Description of problem: Dell has realized that PCI AER support is going to be in RHEL5.5. Their new Dell PowerEdge 11G systems require HEST FIRMWARE FIRST support, which was added to the upstream kernel after the initial PCI AER snapshot. Without this support, PCI AER errors reported on domains other than 0 would not be handled correctly on their hardware. Additionally, add a PCI AER on/off switch for those users who may experience problems with PCI AER. Version-Release number of selected component (if applicable): 2.6.18-180.el5
This request was evaluated by Red Hat Product Management for inclusion in a Red Hat Enterprise Linux maintenance release. Product Management has requested further review of this request by Red Hat Engineering, for potential inclusion in a Red Hat Enterprise Linux Update release for currently deployed products. This request is not yet committed for inclusion in an Update release.
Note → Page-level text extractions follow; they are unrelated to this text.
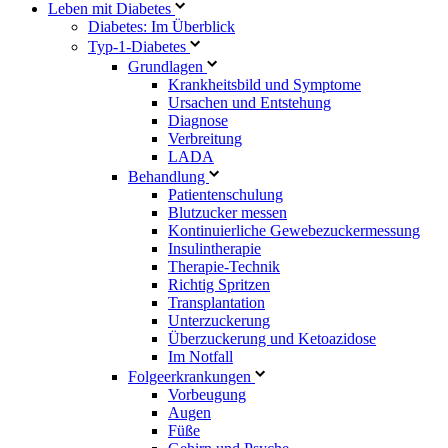
Leben mit Diabetes
Diabetes: Im Überblick
Typ-1-Diabetes
Grundlagen
Krankheitsbild und Symptome
Ursachen und Entstehung
Diagnose
Verbreitung
LADA
Behandlung
Patientenschulung
Blutzucker messen
Kontinuierliche Gewebezuckermessung
Insulintherapie
Therapie-Technik
Richtig Spritzen
Transplantation
Unterzuckerung
Überzuckerung und Ketoazidose
Im Notfall
Folgeerkrankungen
Vorbeugung
Augen
Füße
Upstream patch (for RHKL reviewers): commit 0584396157ad2d008e2cc76b4ed6254151183a25 Author: Matt Domsch <Matt_Domsch> Date: Mon Nov 2 11:51:24 2009 -0600 PCI: PCIe AER: honor ACPI HEST FIRMWARE FIRST mode Feedback from Hidetoshi Seto and Kenji Kaneshige incorporated. This correctly handles PCI-X bridges, PCIe root ports and endpoints, and prints debug messages when invalid/reserved types are found in the HEST. PCI devices not in domain/segment 0 are not represented in HEST, thus will be ignored. Today, the PCIe Advanced Error Reporting (AER) driver attaches itself to every PCIe root port for which BIOS reports it should, via ACPI _OSC. However, _OSC alone is insufficient for newer BIOSes. Part of ACPI 4.0 is the new APEI (ACPI Platform Error Interfaces) which is a way for OS and BIOS to handshake over which errors for which components each will handle. One table in ACPI 4.0 is the Hardware Error Source Table (HEST), where BIOS can define that errors for certain PCIe devices (or all devices), should be handled by BIOS ("Firmware First mode"), rather than be handled by the OS. Dell PowerEdge 11G server BIOS defines Firmware First mode in HEST, so that it may manage such errors, log them to the System Event Log, and possibly take other actions. The aer driver should honor this, and not attach itself to devices noted as such. Furthermore, Kenji Kaneshige reminded us to disallow changing the AER registers when respecting Firmware First mode. Platform firmware is expected to manage these, and if changes to them are allowed, it could break that firmware's behavior. The HEST parsing code may be replaced in the future by a more feature-rich implementation. This patch provides the minimum needed to prevent breakage until that implementation is available. Reviewed-by: Kenji Kaneshige <kaneshige.kenji.com> Reviewed-by: Hidetoshi Seto <seto.hidetoshi.com> Signed-off-by: Matt Domsch <Matt_Domsch> Signed-off-by: Jesse Barnes <jbarnes>
Created attachment 378815 [details] RHEL5 fix for this issue [1/2]
Created attachment 378816 [details] RHEL5 fix for this issue [2/2]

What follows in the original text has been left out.